Она в Царском Селе была чужая: родилась в Одессе, но вскоре отец, отставной флотский инженер-механик Андрей Антонович Горенко, получил какую-то службу у великого князя Алексея Михайловича, и семья переехала под Петербург – в Царское Село, бывшее летней резиденцией императорской фамилии.

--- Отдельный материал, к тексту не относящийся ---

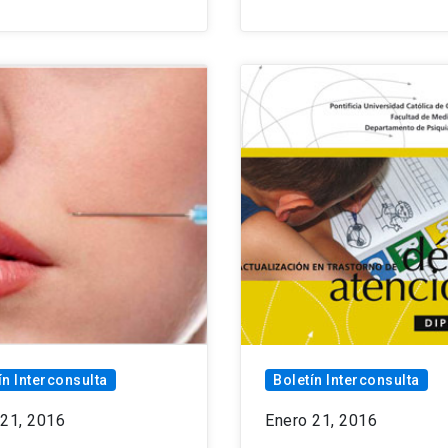
ín Interconsulta
Boletín Interconsulta
 21, 2016
Enero 21, 2016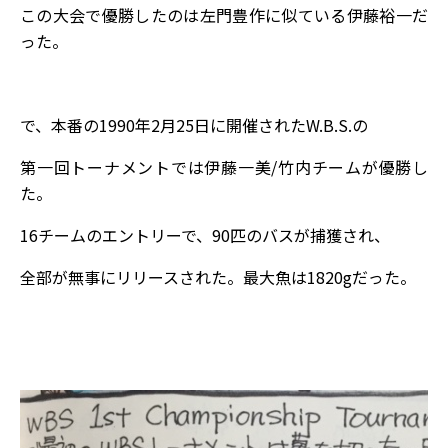
この大会で優勝したのは左門豊作に似ている伊藤裕一だ
った。
で、本番の1990年2月25日に開催されたW.B.S.の
第一回トーナメントでは伊藤一美/竹内チームが優勝し
た。
16チームのエントリーで、90匹のバスが捕獲され、
全部が無事にリリースされた。最大魚は1820gだった。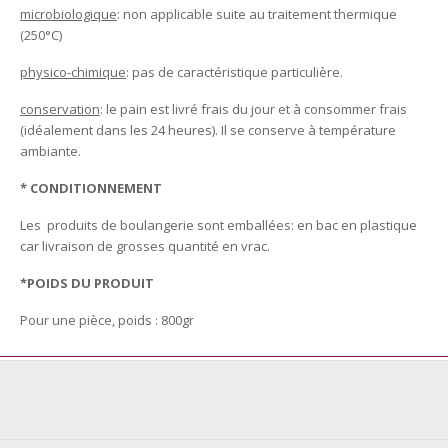
microbiologique
: non applicable suite au traitement thermique
(250°C)
physico-chimique
: pas de caractéristique particulière.
conservation
: le pain est livré frais du jour et à consommer frais
(idéalement dans les 24 heures). Il se conserve à température
ambiante.
* CONDITIONNEMENT
Les produits de boulangerie sont emballées: en bac en plastique
car livraison de grosses quantité en vrac.
*POIDS DU PRODUIT
Pour une pièce, poids : 800gr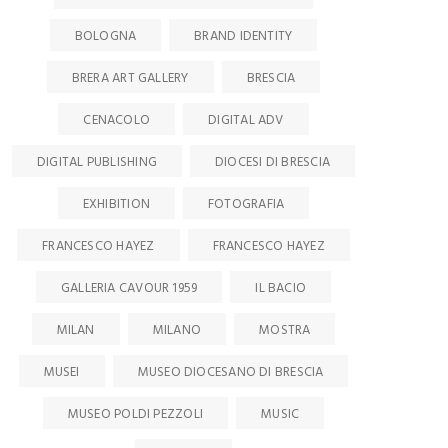
BOLOGNA
BRAND IDENTITY
BRERA ART GALLERY
BRESCIA
CENACOLO
DIGITAL ADV
DIGITAL PUBLISHING
DIOCESI DI BRESCIA
EXHIBITION
FOTOGRAFIA
FRANCESCO HAYEZ
FRANCESCO HAYEZ
GALLERIA CAVOUR 1959
IL BACIO
MILAN
MILANO
MOSTRA
MUSEI
MUSEO DIOCESANO DI BRESCIA
MUSEO POLDI PEZZOLI
MUSIC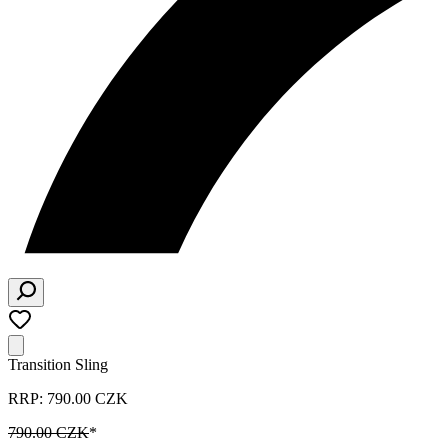
Transition Sling
RRP: 790.00 CZK
790.00 CZK
*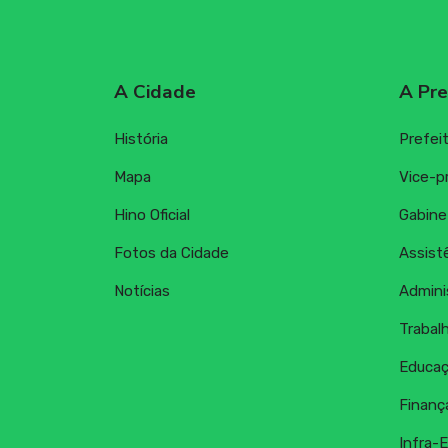
A Cidade
A Pre
História
Prefei
Mapa
Vice-p
Hino Oficial
Gabine
Fotos da Cidade
Assistê
Notícias
Admini
Trabal
Educaç
Finanç
Infra-E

Здесь семейство Горенко поселилось на углу Широкой улицы и Безымянного переулка, рядом с железнодорожной станцией, в доме, где находился когда-то заезжий двор или трактир. Комнатка у Анны была суровая, неуютная, с рваными обоями. Впрочем, это казалось совершенно неважным. Главное, что здесь некогда бродил по аллеям смуглый отрок Пушкин, здесь лежала его треуголка и растрепанный том Парни, и Анечка знала, что когда-нибудь и она станет такой же мраморной, как он. Станет холодным, белым символом русской поэзии! Скромностью она не страдала, к счастью для себя и для этой самой поэзии. А лет с одиннадцати, как почти все русские подростки, ее современники, писала стихи, стихи, стихи. Как-то отец прочел ее первые опыты и немедленно назвал дочь «декадентской поэтессой», попавши не в бровь, а в глаз.
Да кем ее только не назовут впоследствии! Не то монахиня, не то блудница – это станет итогом. Но до этого еще предстояло дожить, это еще предстояло заслужить! Пока же Анечка лишь только вступала на порог своего распутного монастыря.
Жизнь в Одессе была вольная – в Царском Селе основой существования была светская муштра. «Тут ходили по струнке!» – выразится сама Анна позднее.